— Нет, вы только послушайте, друзья мои, что пишут мне из одного городка на юге Германии: "…просим принять участие в торжестве по случаю юбилея нашего музыкального общества и не отказать в любезности захватить с собой Антона Рубинштейна и Михаила Глинку". Каковы немцы, а? — Чайковский хохочет, откинув назад голову. — Может, им заодно еще и царя Петра Первого прихватить? Для участия в торжестве по случаю… Ладно, ладно, прихватим уж — мы, русские, народ не жадный. Вот только напьемся горячего чаю, в лесу нагуляемся — тут есть прелестный лес, до которого не более версты ходу, — купим в колониальном магазине яблочной пастилы — и в путь. Хотя нет, сперва покажу вам запасы дров на зиму, капусту, рубка которой в нашем хозяйстве производится как некое священнодействие, а уж тогда можно будет и немцев уважить…
Снова Фанни
Это было в канун нового, 1893 года.
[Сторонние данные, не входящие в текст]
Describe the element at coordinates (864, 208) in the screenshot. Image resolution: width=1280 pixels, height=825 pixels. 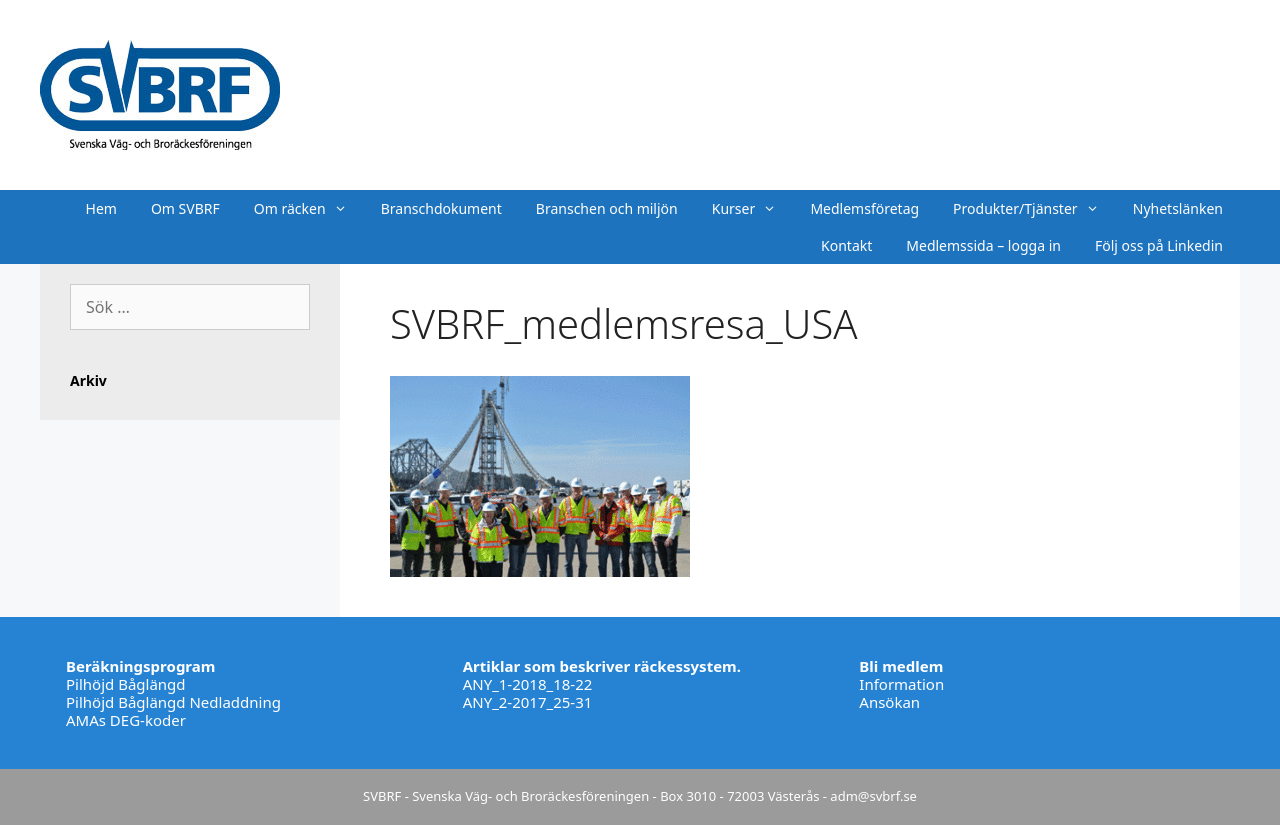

Чайковский шел тихой, заметенной снегом улицей маленького французского городка Монбельяра, внимательно вглядываясь в номера домов. В гостинице, где он остановился, ему рассказали дорогу. Сын хозяина, черноглазый смуглокожий Жан, вызвался его проводить, однако Петр Ильич, поблагодарив мальчишку и потрепав его по густой кудрявой шевелюре, отказался. Сейчас, как никогда, ему хотелось побыть одному.
Два месяца назад кто-то из знакомых передал Чайковскому привет от Фанни Дюрбах и сообщил ее адрес. Получив весточку из далекого прошлого, Петр Ильич испытал нечто похожее на испуг: ему показалось, что 43 года борьбы, радостей, страданий — сон, а действительность — это верхний этаж воткинского дома.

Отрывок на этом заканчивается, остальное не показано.